Chan: cruising not a zero-sum game in Asia

Norwegian Cruise Line (NCL) Holdings says it is seeing double-digit growths from the Asian market for all its three brands and expects performance to remain buoyant despite stronger competition in the cruise sector.

The global cruise company returned to Asia nearly a year ago, after an absence of some 15 years, and now has regional offices in Hong Kong, Singapore, Tokyo and Mumbai.

Chan: not a zero sum game in Asia

Felix Chan, NCL Holdings’ vice president of sales – Asia (excluding China and Australia), said overall the three brands were doing well, although one brand might do better than others in some countries, while in other markets all three might be on equal footing in their growth.

The company operates NCL, which it pitches as “contemporary”; Oceania Cruises, “upper premium” and Regent Seven Seas Cruises, “ultra-luxury”. The nett per diem is around US$150, US$300 and US$600 respectively.

Chan, interviewed in Singapore, was not worried about intensifying competition for Asian cruise passengers, pointing out that the overall industry was growing.

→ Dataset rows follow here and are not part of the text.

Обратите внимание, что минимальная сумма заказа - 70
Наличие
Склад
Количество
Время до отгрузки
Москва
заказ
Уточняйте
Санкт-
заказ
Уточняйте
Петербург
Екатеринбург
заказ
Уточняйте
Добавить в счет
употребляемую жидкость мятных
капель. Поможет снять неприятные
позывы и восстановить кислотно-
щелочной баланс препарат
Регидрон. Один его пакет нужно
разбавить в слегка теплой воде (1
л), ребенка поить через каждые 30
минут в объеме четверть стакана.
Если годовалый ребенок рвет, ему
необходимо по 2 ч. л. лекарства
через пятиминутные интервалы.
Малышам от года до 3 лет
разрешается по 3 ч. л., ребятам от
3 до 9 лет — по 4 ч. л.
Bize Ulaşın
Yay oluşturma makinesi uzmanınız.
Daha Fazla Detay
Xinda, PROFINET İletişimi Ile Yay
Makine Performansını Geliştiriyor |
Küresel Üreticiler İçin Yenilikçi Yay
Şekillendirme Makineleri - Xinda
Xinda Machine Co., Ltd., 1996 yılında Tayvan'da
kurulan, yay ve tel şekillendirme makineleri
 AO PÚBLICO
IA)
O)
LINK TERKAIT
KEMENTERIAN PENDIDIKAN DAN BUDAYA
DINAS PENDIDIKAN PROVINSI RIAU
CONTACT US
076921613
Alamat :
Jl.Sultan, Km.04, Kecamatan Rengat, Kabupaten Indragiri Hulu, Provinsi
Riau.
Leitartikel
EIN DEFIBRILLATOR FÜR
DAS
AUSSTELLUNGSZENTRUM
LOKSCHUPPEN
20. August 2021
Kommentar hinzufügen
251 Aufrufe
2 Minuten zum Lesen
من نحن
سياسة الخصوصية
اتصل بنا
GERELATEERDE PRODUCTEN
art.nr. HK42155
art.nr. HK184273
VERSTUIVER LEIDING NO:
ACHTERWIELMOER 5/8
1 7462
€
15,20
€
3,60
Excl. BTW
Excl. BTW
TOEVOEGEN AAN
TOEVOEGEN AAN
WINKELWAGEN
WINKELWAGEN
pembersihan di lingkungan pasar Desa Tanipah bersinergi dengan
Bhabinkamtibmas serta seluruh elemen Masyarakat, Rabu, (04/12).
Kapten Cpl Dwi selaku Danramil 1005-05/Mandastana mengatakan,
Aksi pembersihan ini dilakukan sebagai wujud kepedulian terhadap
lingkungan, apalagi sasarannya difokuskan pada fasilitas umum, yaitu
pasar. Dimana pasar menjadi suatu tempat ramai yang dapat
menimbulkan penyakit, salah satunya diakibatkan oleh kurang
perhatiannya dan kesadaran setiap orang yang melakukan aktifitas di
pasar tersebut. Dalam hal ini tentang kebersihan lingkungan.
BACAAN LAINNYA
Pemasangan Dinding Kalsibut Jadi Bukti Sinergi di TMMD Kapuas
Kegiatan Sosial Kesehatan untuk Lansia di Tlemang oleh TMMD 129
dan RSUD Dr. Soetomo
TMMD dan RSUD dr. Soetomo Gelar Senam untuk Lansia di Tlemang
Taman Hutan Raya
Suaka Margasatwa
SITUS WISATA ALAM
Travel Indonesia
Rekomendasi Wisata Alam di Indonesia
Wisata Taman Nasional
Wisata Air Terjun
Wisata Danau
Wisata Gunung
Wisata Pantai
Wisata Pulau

“It’s not a situation where I take more share and the others get less, i.e. it’s not a zero sum game. If you look at the Asian travel industry as a whole, outbound is expanding, cruise vacation is a part of outbound travel, and its penetration is still small,” he said.

What’s more, the cruise sector has many segments it can attract, including MICE, multi-generational groups and couples, he added.

“What we have to do is to get more people to recognise the value of cruising as a vacation alternative, then the penetration will grow even more,” said Chan.

According to Chan, the value of a cruise vacation is particularly evident in places where hotel prices and transportation are expensive. Said Chan: “For example, we had received a lot of enquiries for Cuba, because it’s difficult to find very good hotels while transportation is expensive. And even when you pay high prices, you don’t get good service. But if you go on a cruise, you can go to many destinations apart from Havana, and at a lower cost. Same with places such as Hawaii and northern Europe, where land costs are expensive.

“Asians are very destination-driven, but also value-driven. If a cruise can offer better value for the budget they have, they will choose to cruise. That’s why places such as the Baltics are popular. Imagine on a land vacation, they have to book flights going to the different places.”

Travel agents are crucial in educating the value proposition to the different segments. “That’s why we have set up offices (throughout Asia); we want to reach out to agency partners,” he said.

The biggest Asian markets for NCL Holdings excluding China and Australia are Japan and India, but “Hong Kong, Taiwan and South-east Asia are growing very fast”, said Chan.

Luxury cruising is also promising. Chan said he had already seen “a number of Asian couples” booking the Regent Suite, which costs US$10,000 per day per person.